Die Gründe, warum Kindern der mögliche Hintergrund des Spiels – insbesondere die Verbindung zu den Kreuzzügen oder Migration und Vertreibung – meist nicht erklärt wird, liegen auf der Hand:
- Die Thematik ist zu düster und komplex: Kinder sollen spielen, Spaß haben und sich bewegen. Die Geschichte von Kreuzzügen, Tod, Sklaverei oder Flucht und Verdrängung ist eine schwere, traumatische und moralisch komplexe Thematik, die für die kindliche Psyche nicht geeignet ist und den spielerischen Charakter komplett zerstören würde.
- Verlust der Unbeschwertheit: Das Spiel lebt von seiner Einfachheit und seinem kompetitiven, aber oft auch humorvollen Charakter. Eine Konfrontation mit der potenziellen historischen Bedeutung würde die Unbeschwertheit nehmen und das Spiel mit einer negativen Konnotation belegen.
- Unklarheit der Herkunft: Da die genaue Herkunft des Namens nicht gesichert ist, gibt es auch keine „offizielle“ oder unbestreitbare Erklärung, die man vermitteln könnte.
- Fokus auf das Spielprinzip: Für das Spielen selbst ist der Hintergrund völlig irrelevant. Es geht um Bewegung, Reaktion und den Spaß am Wettbewerb.
Das Spiel hat sich im Laufe der Zeit von seinen (vermuteten) historischen Wurzeln gelöst und ist zu einem reinen, unterhaltsamen Geschicklichkeitsspiel geworden.

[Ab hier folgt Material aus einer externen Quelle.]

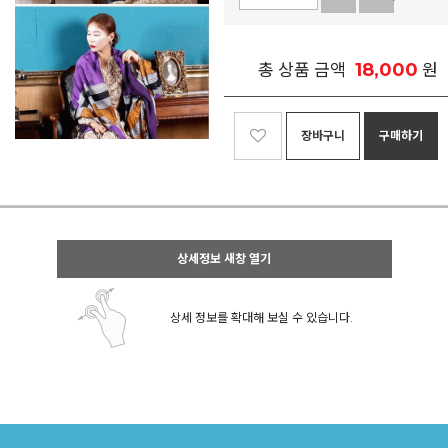
18,000
총 상품 금액
원
장바구니
구매하기
상세정보 새창 열기
상세 정보를 확대해 보실 수 있습니다.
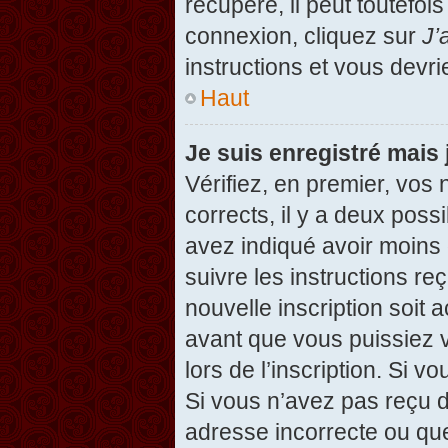
récupéré, il peut toutefois
connexion, cliquez sur
J’
instructions et vous devr
Haut
Je suis enregistré mais
Vérifiez, en premier, vos 
corrects, il y a deux possi
avez indiqué avoir moins d
suivre les instructions r
nouvelle inscription soit
avant que vous puissiez v
lors de l’inscription. Si v
Si vous n’avez pas reçu d
adresse incorrecte ou que l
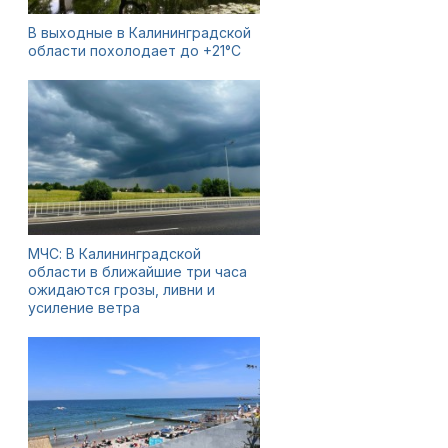
В выходные в Калининградской
области похолодает до +21°C
МЧС: В Калининградской
области в ближайшие три часа
ожидаются грозы, ливни и
усиление ветра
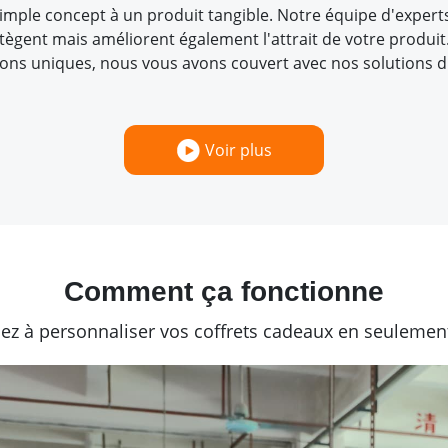
ple concept à un produit tangible. Notre équipe d'experts 
gent mais améliorent également l'attrait de votre produit.
tions uniques, nous vous avons couvert avec nos solutions d
Voir plus
Comment ça fonctionne
 à personnaliser vos coffrets cadeaux en seulement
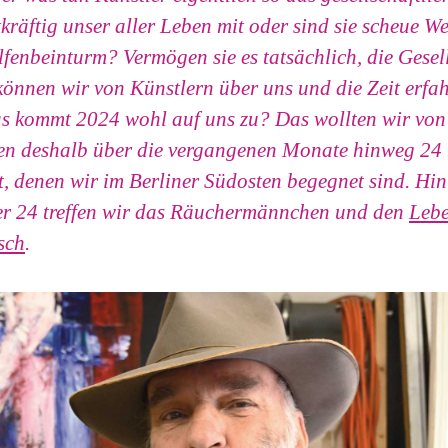
tkräftig unser aller Leben mit oder sind sie scheue W
lfenbeinturm? Vermögen sie es tatsächlich, die Gesel
nnen wir von Künstlern über uns und die Zeit erfahr
 kommt 2024 wohl auf uns zu? Das wollten wir von 
en deshalb über die vergangenen Monate hinweg 24 
t, denen wir im Berliner Südosten begegnet sind. Hin
 24 treffen wir das Räuchermännchen und den
Lebe
sch
.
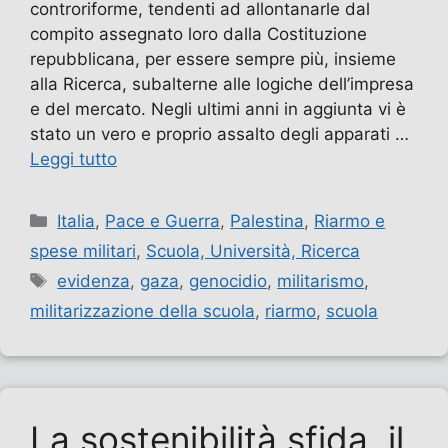
controriforme, tendenti ad allontanarle dal
compito assegnato loro dalla Costituzione
repubblicana, per essere sempre più, insieme
alla Ricerca, subalterne alle logiche dell’impresa
e del mercato. Negli ultimi anni in aggiunta vi è
stato un vero e proprio assalto degli apparati …
Leggi tutto
Categorie
Italia
,
Pace e Guerra
,
Palestina
,
Riarmo e
spese militari
,
Scuola, Università, Ricerca
Tag
evidenza
,
gaza
,
genocidio
,
militarismo
,
militarizzazione della scuola
,
riarmo
,
scuola
La sostenibilità sfida il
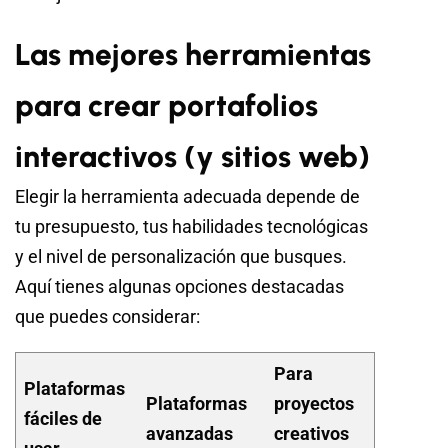
Las mejores herramientas
para crear portafolios
interactivos (y sitios web)
Elegir la herramienta adecuada depende de
tu presupuesto, tus habilidades tecnológicas
y el nivel de personalización que busques.
Aquí tienes algunas opciones destacadas
que puedes considerar:
Para
Plataformas
Plataformas
proyectos
fáciles de
avanzadas
creativos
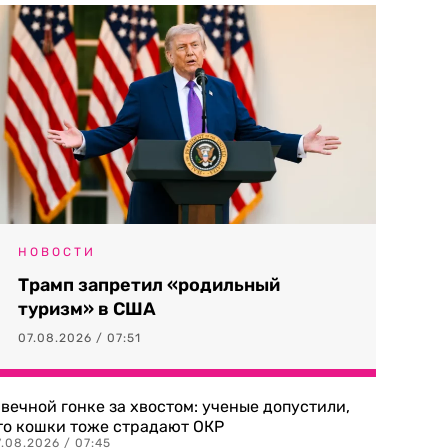
НОВОСТИ
Трамп запретил «родильный
туризм» в США
07.08.2026 / 07:51
 вечной гонке за хвостом: ученые допустили,
то кошки тоже страдают ОКР
.08.2026 / 07:45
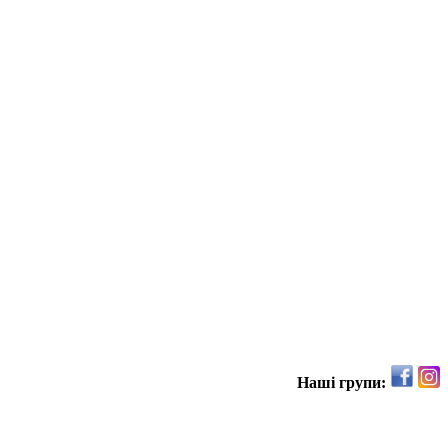
Наші групи:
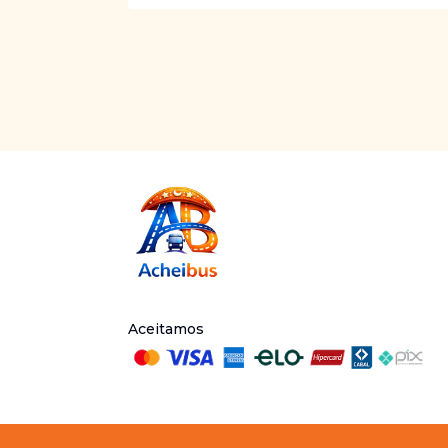
Aceitamos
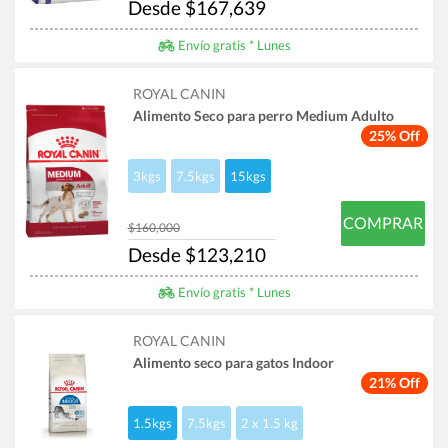
Desde $167,639
Envío gratis * Lunes
ROYAL CANIN
Alimento Seco para perro Medium Adulto
25% Off
3kgs
7.5kgs
15kgs
COMPRAR
$160,000
Desde $123,210
Envío gratis * Lunes
ROYAL CANIN
Alimento seco para gatos Indoor
21% Off
1.5kgs
7.5kgs
2 x 1.5 kg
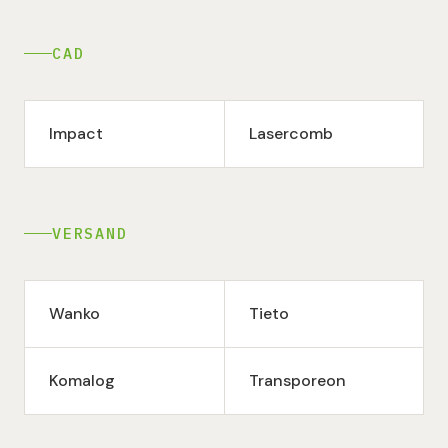
CAD
Impact
Lasercomb
VERSAND
Wanko
Tieto
Komalog
Transporeon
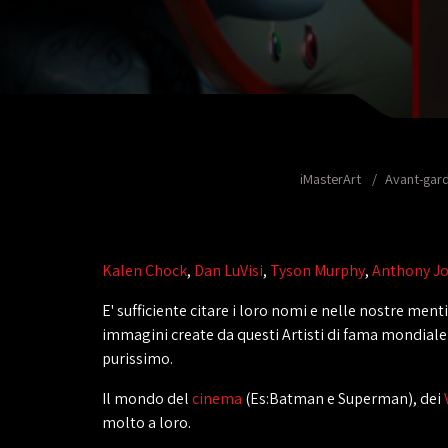
iMasterArt
Avant-gar
Kalen Chock
,
Dan LuVisi
,
Tyson Murphy
,
Anthony J
E' sufficiente citare i loro nomi e nelle nostre men
immagini create da questi Artisti di fama mondiale 
purissimo.
Il mondo del
cinema
(Es:Batman e Superman), dei
molto a loro.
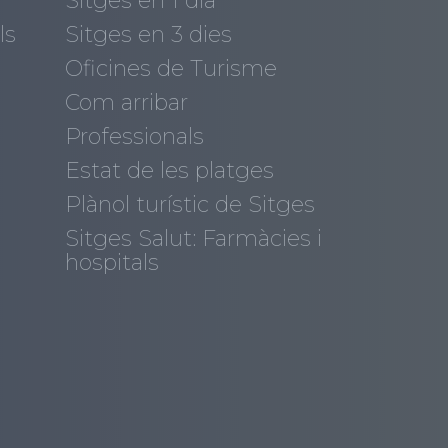
Sitges en 1 dia
ls
Sitges en 3 dies
Oficines de Turisme
Com arribar
Professionals
Estat de les platges
Plànol turístic de Sitges
Sitges Salut: Farmàcies i
hospitals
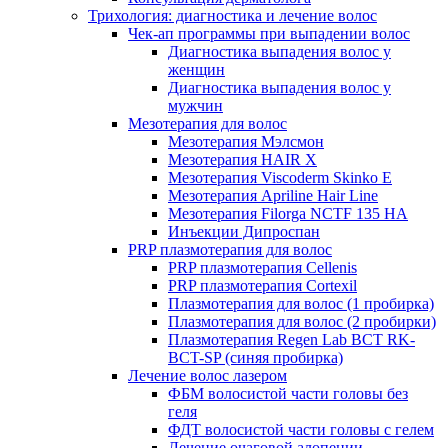
Трихология: диагностика и лечение волос
Чек-ап программы при выпадении волос
Диагностика выпадения волос у
женщин
Диагностика выпадения волос у
мужчин
Мезотерапия для волос
Мезотерапия Мэлсмон
Мезотерапия HAIR X
Мезотерапия Viscoderm Skinko E
Мезотерапия Apriline Hair Line
Мезотерапия Filorga NCTF 135 HA
Инъекции Дипроспан
PRP плазмотерапия для волос
PRP плазмотерапия Cellenis
PRP плазмотерапия Cortexil
Плазмотерапия для волос (1 пробирка)
Плазмотерапия для волос (2 пробирки)
Плазмотерапия Regen Lab BCT RK-
BCT-SP (синяя пробирка)
Лечение волос лазером
ФБМ волосистой части головы без
геля
ФДТ волосистой части головы с гелем
Лечение очаговой алопеции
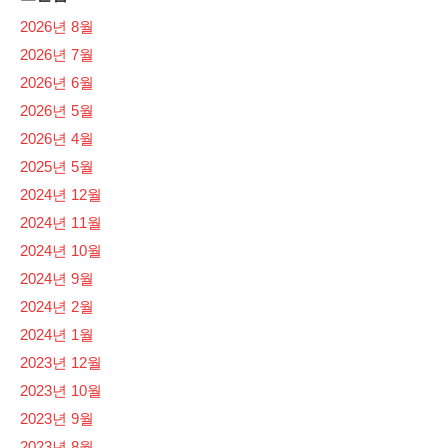
2026년 8월
2026년 7월
2026년 6월
2026년 5월
2026년 4월
2025년 5월
2024년 12월
2024년 11월
2024년 10월
2024년 9월
2024년 2월
2024년 1월
2023년 12월
2023년 10월
2023년 9월
2023년 8월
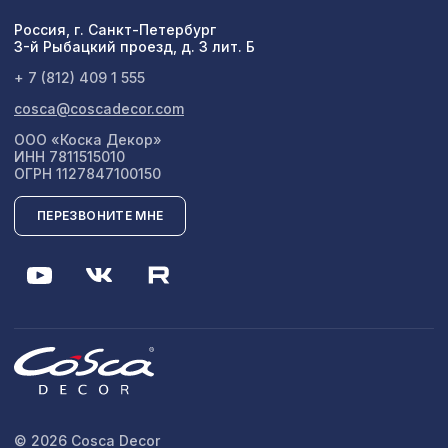
Перфорированная панель ДАМАСКО,
1044 ₽
Россия, г. Санкт-Петербург
1200х600мм, ХДФ, ольха
3-й Рыбацкий проезд, д. 3 лит. Б
+ 7 (812) 409 1 555
Перфорированная панель КВАДРО 8-
578 ₽
28, 1030х695мм, ХДФ, венге
cosca@coscadecor.com
ООО «Коска Декор»
ИНН 7811515010
ОГРН 1127847100150
ПЕРЕЗВОНИТЕ МНЕ
© 2026 Cosca Decor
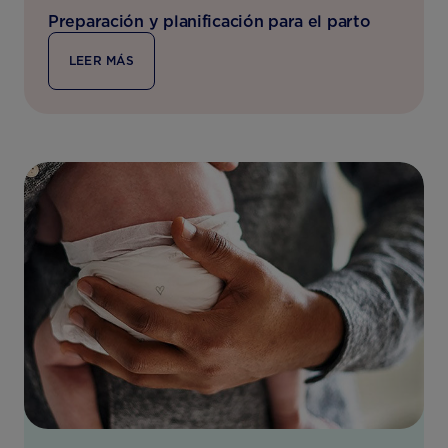
Preparación y planificación para el parto
LEER MÁS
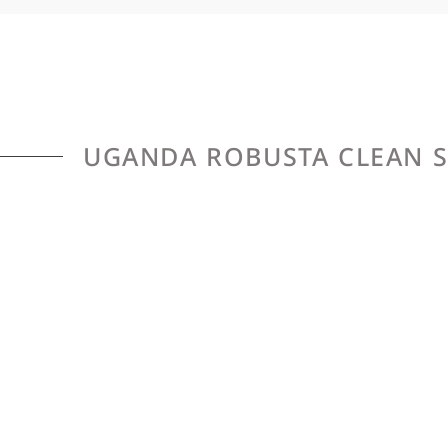
UGANDA ROBUSTA CLEAN S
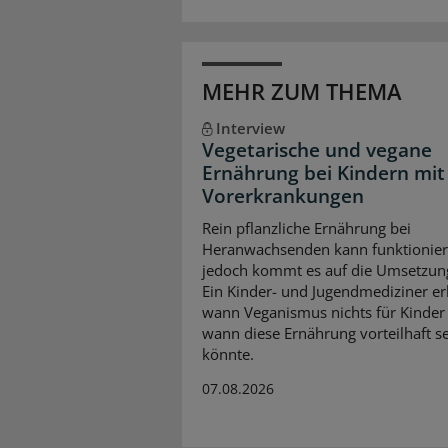
MEHR ZUM THEMA
Interview
Vegetarische und vegane
Ernährung bei Kindern mit
Vorerkrankungen
Rein pflanzliche Ernährung bei
Heranwachsenden kann funktionier
jedoch kommt es auf die Umsetzun
Ein Kinder- und Jugendmediziner erk
wann Veganismus nichts für Kinder 
wann diese Ernährung vorteilhaft s
könnte.
07.08.2026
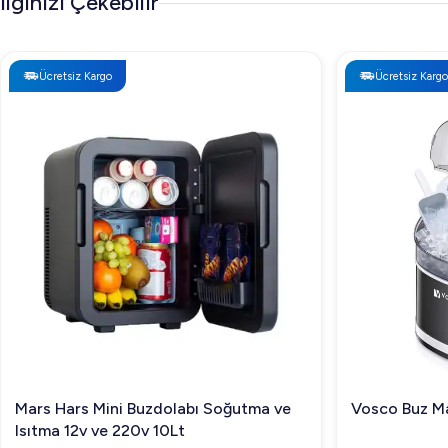
İlginizi Çekebilir
rgo
Ücretsiz Kargo
Mini Buzdolabı Soğutma ve
Vosco Buz Makinesi 12 Kg S
ve 220v 10Lt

Andere Namen in anderen Ländern
Ihre Beobachtung, dass das Spiel in anderen Ländern völlig andere Namen hat, ist absolut korrekt und unterstreicht die kulturelle Spezifität des deutschen Namens. Weltweit ist die geläufigste Bezeichnung eine rein deskriptive, die sich auf die Mechanik des Spiels bezieht:
- Englischsprachiger Raum (USA, Kanada, UK, Irland): „Musical Chairs“ (Musikalische Stühle). Dies ist der am weitesten verbreitete Name und beschreibt direkt, was passiert: Man bewegt sich um Stühle, während Musik spielt.
- Israel: Kurioserweise heißt das Spiel in Israel selbst „Kis’ot Musikaliim“ (Musikalische Stühle) und nicht „Reise nach Jerusalem“.
- Skandinavische Länder (z.B. Schweden): „Stürmische See“ (Stormiga havet). Hier wird eine Metapher aus der Seefahrt verwendet, bei der man in einem Sturm versucht, einen sicheren Platz zu finden.
- Rumänien: „Vöglein such dein Nest“. Auch hier eine metaphorische Beschreibung, die das Suchen eines sicheren Ortes betont.
- Österreich und Schweiz: Oft „Sesseltanz“ oder „Sesselpolka“.
- Ostdeutschland: Auch hier gab es Varianten wie „Stuhltanz“ oder „Stuhlpolka“.
- Frankreich, Italien, Griechenland, Thailand: Meist ebenfalls eine direkte Übersetzung von „Musikalische Stühle“.
Diese unterschiedlichen Namen zeigen, wie ein und dasselbe Spielprinzip in verschiedenen Kulturen mit unterschiedlichen Bildern und Metaphern verknüpft wird, wobei die deutsche Bezeichnung mit ihrer potenziell düsteren historischen Anspielung eine Ausnahme darstellt. Letztlich bleibt „Reise nach Jerusalem“ ein zeitloser Party-Klassiker, dessen tiefere Bedeutung im Laufe der Zeit in den Hintergrund getreten ist – zum Wohl der kindlichen Unbeschwertheit.